VAN SUSTEREN: So if I have got it right, you would change affirmative action, not necessarily being racially defined that make you eligible, but rather your particular circumstances? If you fall into a disadvantaged category where, you know, we decide as a nation we want to sort of reach down and give you an extra little boost because you show such enormous promise and your circumstances are so dire, that that person would qualify under your program. Is that a good description of it?
CARSON: Right. And that's helpful to us as a nation because anybody who can do that, coming from a desperate situation, is probably somebody who is going to be able to make substantial contributions to our society. We shouldn't shun that individual. We should do everything we can to help that individual. I'm talking about nothing more than compassion. We're putting a name on it by calling it compassionate action but it's what we have always done. We have always rooted for the underdog.
VAN SUSTEREN: What has been the reaction to your statement that we should massage or amend affirmative action to some degree?
CARSON: I suspect some people say, no, no, no, you benefit from affirmative action, it has to stay the same forever and ever. Of course, you have people say. But it's only because they it are trying to make sure that they ensure an advantage for themselves or their constituency.

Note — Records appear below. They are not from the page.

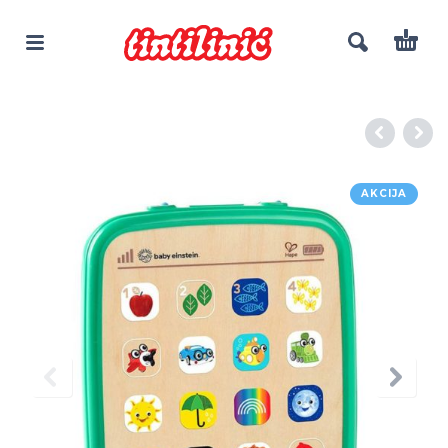
AKCIJA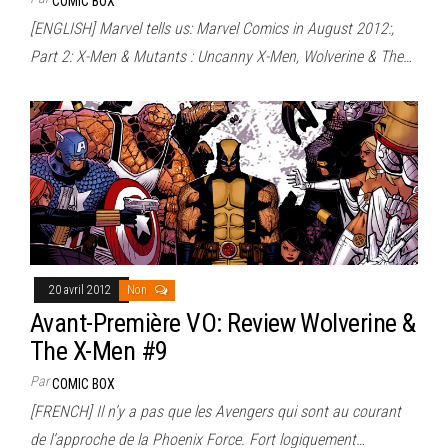
COMIC BOX
[ENGLISH] Marvel tells us: Marvel Comics in August 2012:,
Part 2: X-Men & Mutants : Uncanny X-Men, Wolverine & The…
20 avril 2012
Non
Avant-Première VO: Review Wolverine &
The X-Men #9
Par
COMIC BOX
[FRENCH] Il n’y a pas que les Avengers qui sont au courant
de l’approche de la Phoenix Force. Fort logiquement…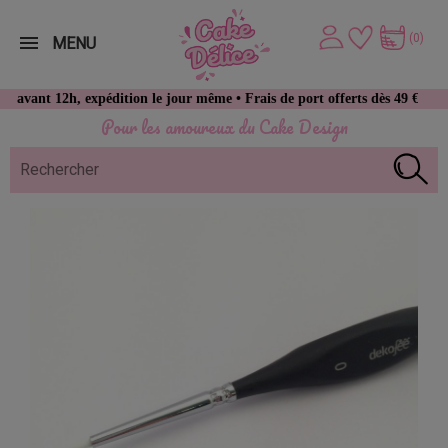
(0)
MENU
 12h, expédition le jour même • Frais de port offerts dès 49 € d’achat
Pour les amoureux du Cake Design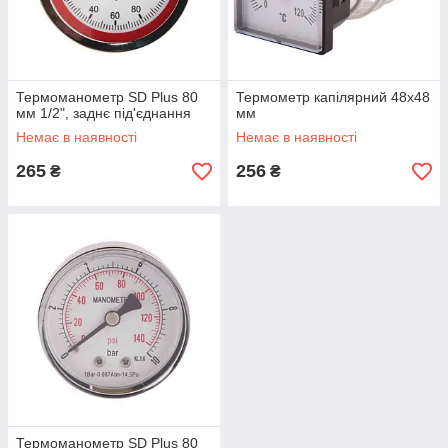
Термоманометр SD Plus 80
Термометр капілярний 48х48
мм 1/2", заднє під'єднання
мм
Немає в наявності
Немає в наявності
265
256
₴
₴
Термоманометр SD Plus 80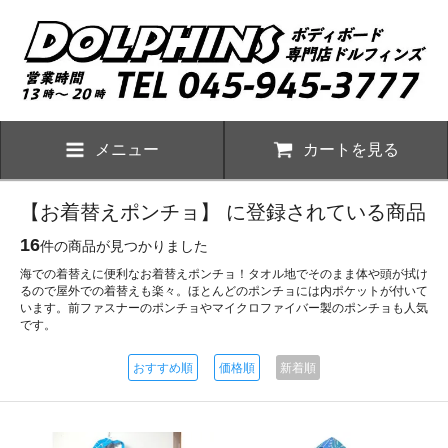
メニュー
カートを見る
【お着替えポンチョ】 に登録されている商品
16
件の商品が見つかりました
海での着替えに便利なお着替えポンチョ！タオル地でそのまま体や頭が拭け
るので屋外での着替えも楽々。ほとんどのポンチョには内ポケットが付いて
います。前ファスナーのポンチョやマイクロファイバー製のポンチョも人気
です。
おすすめ順
価格順
新着順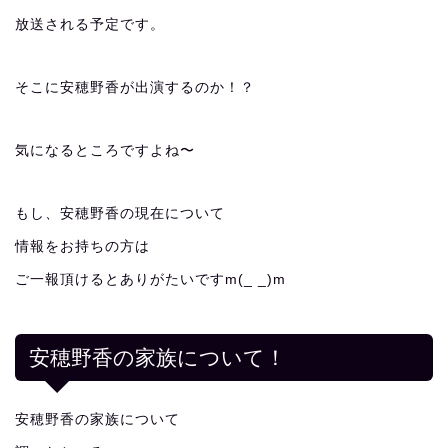
放送される予定です。
そこに安穂野香が出演するのか！？
気になるところですよね〜
もし、安穂野香の現在について
情報をお持ちの方は
ご一報頂けるとありがたいですm(_ _)m
安穂野香の家族について！
安穂野香の家族について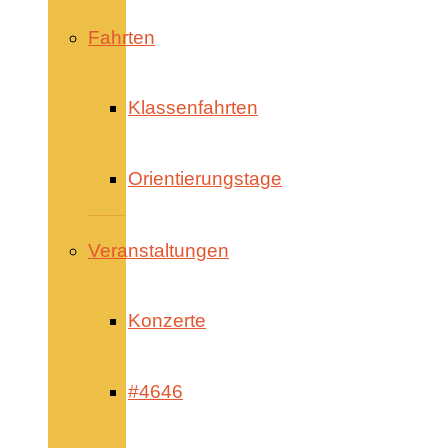
Fahrten
Klassenfahrten
Orientierungstage
Veranstaltungen
Konzerte
#4646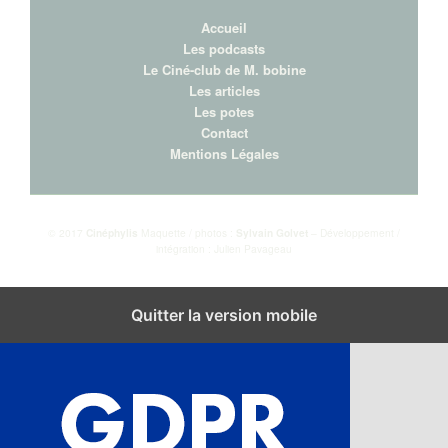
Accueil
Les podcasts
Le Ciné-club de M. bobine
Les articles
Les potes
Contact
Mentions Légales
© 2017
Cinéphylis
Maquette / photos :
Sylvain Golvet
– Développement /
intégration : Julien Pavageau
Fermer les réglages des cookies GDPR
Quitter la version mobile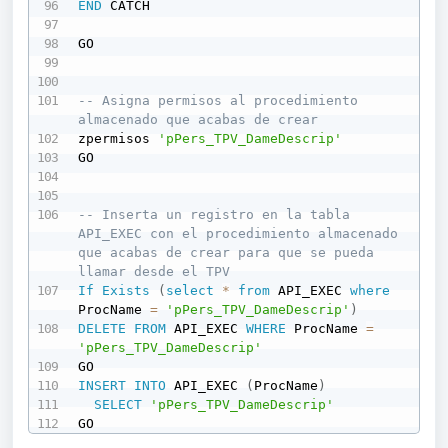
END
 CATCH

GO

-- Asigna permisos al procedimiento 
almacenado que acabas de crear
zpermisos 
'pPers_TPV_DameDescrip'
GO

-- Inserta un registro en la tabla 
API_EXEC con el procedimiento almacenado  
que acabas de crear para que se pueda 
llamar desde el TPV
If
Exists
(
select
*
from
 API_EXEC 
where
ProcName 
=
'pPers_TPV_DameDescrip'
)
DELETE
FROM
 API_EXEC 
WHERE
 ProcName 
=
'pPers_TPV_DameDescrip'
INSERT
INTO
 API_EXEC 
(
ProcName
)
SELECT
'pPers_TPV_DameDescrip'
GO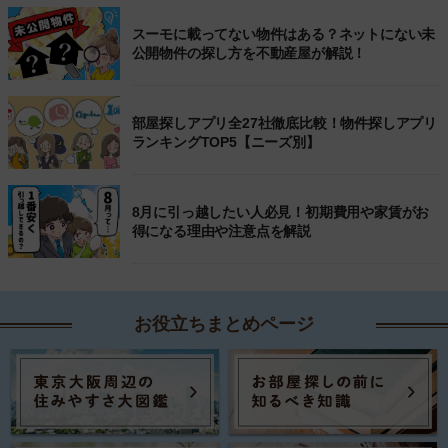
スーモに載ってない物件はある？ネットにない未
公開物件の探し方を不動産屋が解説！
部屋探しアプリ全27社徹底比較！物件探しアプリ
ランキングTOP5【ニーズ別】
8月に引っ越したい人必見！初期費用や家賃がお
得になる理由や注意点を解説
お役立ちまとめページ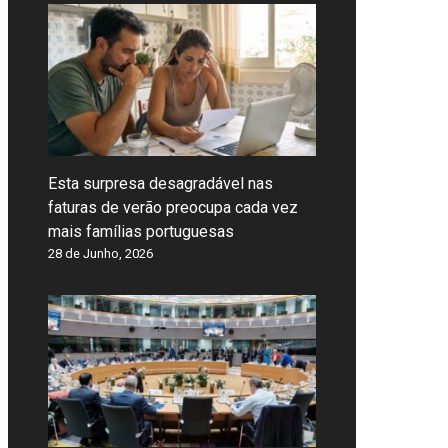
Esta surpresa desagradável nas
faturas de verão preocupa cada vez
mais famílias portuguesas
28 de Junho, 2026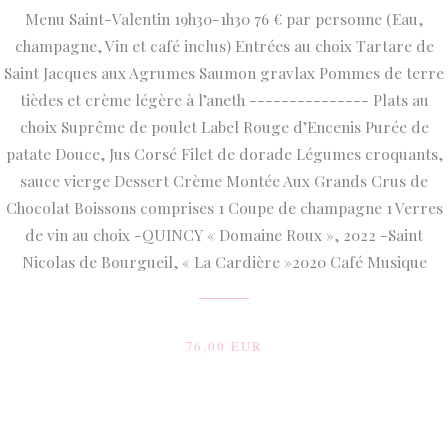
Menu Saint-Valentin 19h30-1h30 76 € par personne (Eau,
champagne, Vin et café inclus) Entrées au choix Tartare de
Saint Jacques aux Agrumes Saumon gravlax Pommes de terre
tièdes et crème légère à l’aneth --------------- Plats au
choix Suprême de poulet Label Rouge d’Encenis Purée de
patate Douce, Jus Corsé Filet de dorade Légumes croquants,
sauce vierge Dessert Crème Montée Aux Grands Crus de
Chocolat Boissons comprises 1 Coupe de champagne 1 Verres
de vin au choix -QUINCY « Domaine Roux », 2022 -Saint
Nicolas de Bourgueil, « La Cardière »2020 Café Musique
76,00 EUR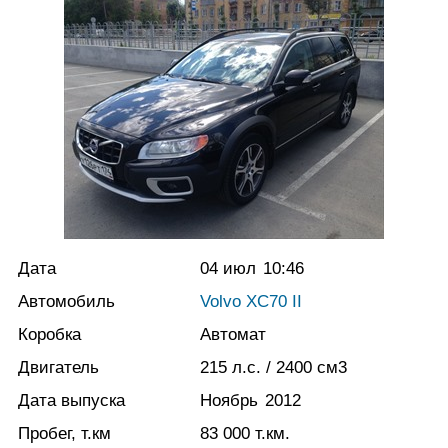
Дата
04 июл
10:46
Автомобиль
Volvo XC70 II
Коробка
Автомат
Двигатель
215
л.с.
/ 2400
см3
Дата выпуска
Ноябрь
2012
Пробег, т.км
83 000
т.км.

What we need to start moving toward here in America is a situation where we actually treat everybody the same. Liberty and justice for all. We shouldn't just let those words roll all over our tongue. We should really embrace them and understand what they mean. We have to stop choosing winners and losers. We have to stop saying, I'm not going to enforce in this or enforce that. These kinds of things are becoming engrained in our society. People are picking up on these things. We are going to create what we really don't want to create. We have the ability to dissect all of this out, think about it in a rational manner, and do things that are really fair and just for everybody. This is the way we have to start thinking.
VAN SUSTEREN: Dr. Carson, thank you. Always nice to see you, sir.
CARSON: My pleasure. Thank you, Greta.